I used the guard clause in cancel to make sure I have the right cards, rather than filtering up front (counterintuitive to me). In principle, I could have just passed in the target card to cancel, but I wanted the visualiser to show me its replacement as well. I might change my mind on this.
enum Status { unissued, issued, cancelled }
sig Card {
var status : Status
}
sig Customer {
var cards: disj some Card
}
// ---- events ----
pred cancel[toCancel, replacement: Card] {
toCancel in Customer.cards
replacement in status.unissued
let customer = cards.toCancel {
status' = (status ++ toCancel->cancelled) ++ replacement->issued
cards' = cards - customer->toCancel + customer->replacement
}
}
pred skip {
status' = status
cards' = cards
}
// ---- reification ----
enum Event { Cancel, Skip }
fun _cancel : Event -> Card -> Card {
Cancel -> { card, replacement: Card | cancel[card, replacement] }
}
fun _skip : Event {
{event : Skip | skip}
}
fun events : set Event {
_cancel.Card.Card + _skip
}
// ---- behaviours ----
pred init {
no status.cancelled
#status.unissued > 1
all customer: Customer | some customer.cards
status.issued = Customer.cards
}
fact traces {
init
always (skip or some toCancel, replacement: Card | cancel[toCancel, replacement])
}
pred example { eventually no status.unissued }
assert card_lifecycle {
always all card : Card | card.status' = card.status or card.status' = card.status.next
}
check card_lifecycle for 6 but exactly 2 Customer, 4 steps
run { example } for 6 but exactly 2 Customer, 4 stepsand it turns out that fun and pred do not share a namespace, so can name both cancel, which reads better in the visualiser. Is your experience that this causes problems?

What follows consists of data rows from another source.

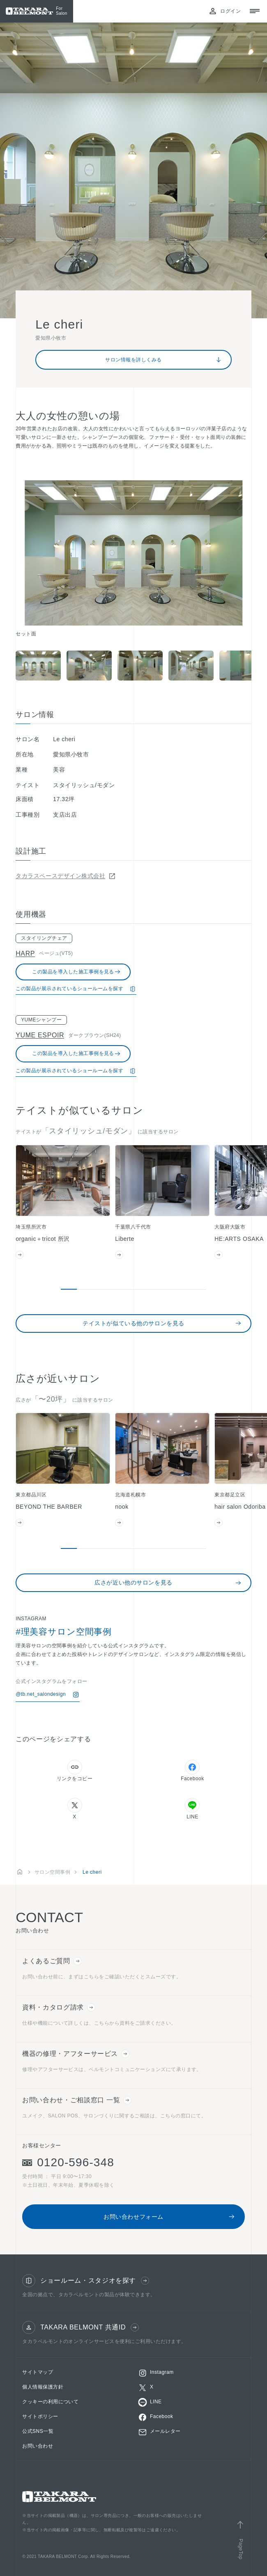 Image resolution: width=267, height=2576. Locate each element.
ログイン (225, 11)
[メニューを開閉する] (255, 11)
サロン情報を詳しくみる (163, 359)
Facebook (192, 1770)
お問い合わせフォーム (169, 2216)
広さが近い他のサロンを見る (168, 1582)
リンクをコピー (74, 1770)
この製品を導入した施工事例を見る (76, 971)
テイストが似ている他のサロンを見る (162, 1323)
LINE (192, 1809) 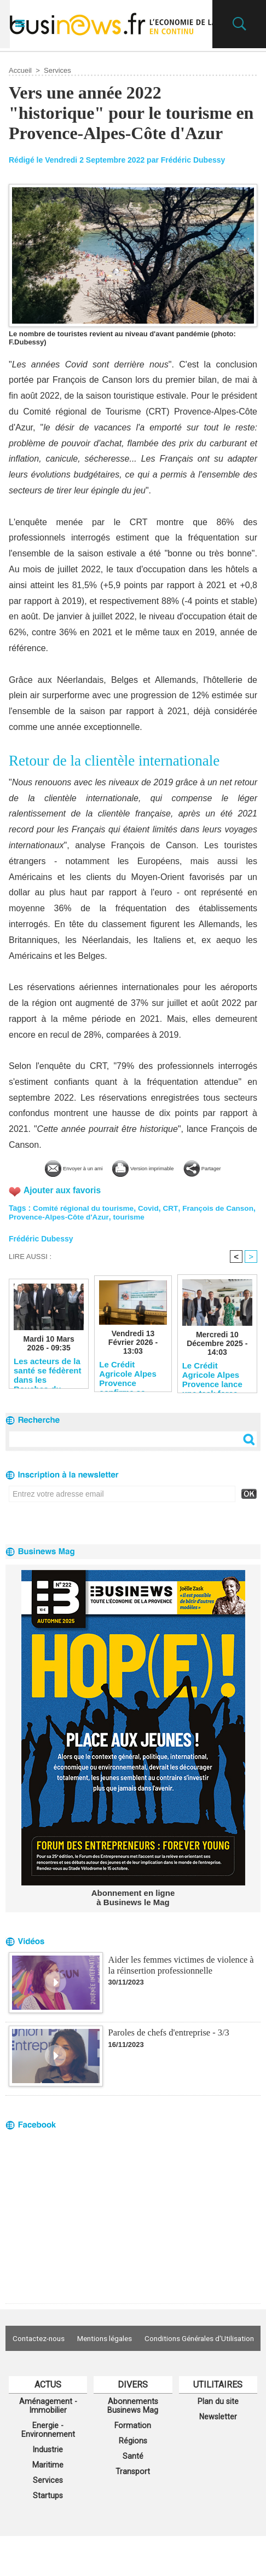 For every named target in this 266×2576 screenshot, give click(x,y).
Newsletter (218, 2449)
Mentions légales (169, 2354)
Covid (152, 1222)
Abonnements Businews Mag (133, 2438)
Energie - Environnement (48, 2464)
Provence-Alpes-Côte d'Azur (92, 1231)
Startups (48, 2535)
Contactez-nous (96, 2354)
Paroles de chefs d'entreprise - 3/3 (167, 2048)
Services (57, 70)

I hid this fact because I feared it would be even more mind-boggling 
I seem to recall I had one issue some time but I haven’t kept a record so I’m not sure. As far as I’m concerned, I use the same name.
Looks good to me.
Remark: cards' = cards - customer->toCancel + customer->replacement could be simplified as:
cards' = cards ++ customer->replacement.
except that cards is one customer to many cards, whereas status is one card to one status.
Oops, right, you cancel one card but keep the others, of course.
1 Like
Ah, ok, that’s an interesting tip.
As to {z}, that’s because I haven’t full internalised that Alloy doesn’t have atoms, only singleton sets.
This is a great example,
in the text mode one can see the used event and the arguments.
…
skolem $_cancel={Cancel$0->Card$2->Card$3}
skolem $_skip={}
skolem $events={Cancel$0}
But, when I run this model with kodkod, these skolems aren’t available there.
Any idea why?
The kodkod output is the same with Alloy Analyzer text output, but the skolems _cancel and _skip are missing.
This is because predicates and functions do not exist at the Kodkod level. When the compilation to Kodkod happens, all calls to predicates and functions are unfolded away.
(PS: in traces, you could even have written always some events instead of always (skip or some toCancel, replacement: Card | cancel[toCancel, replacement])).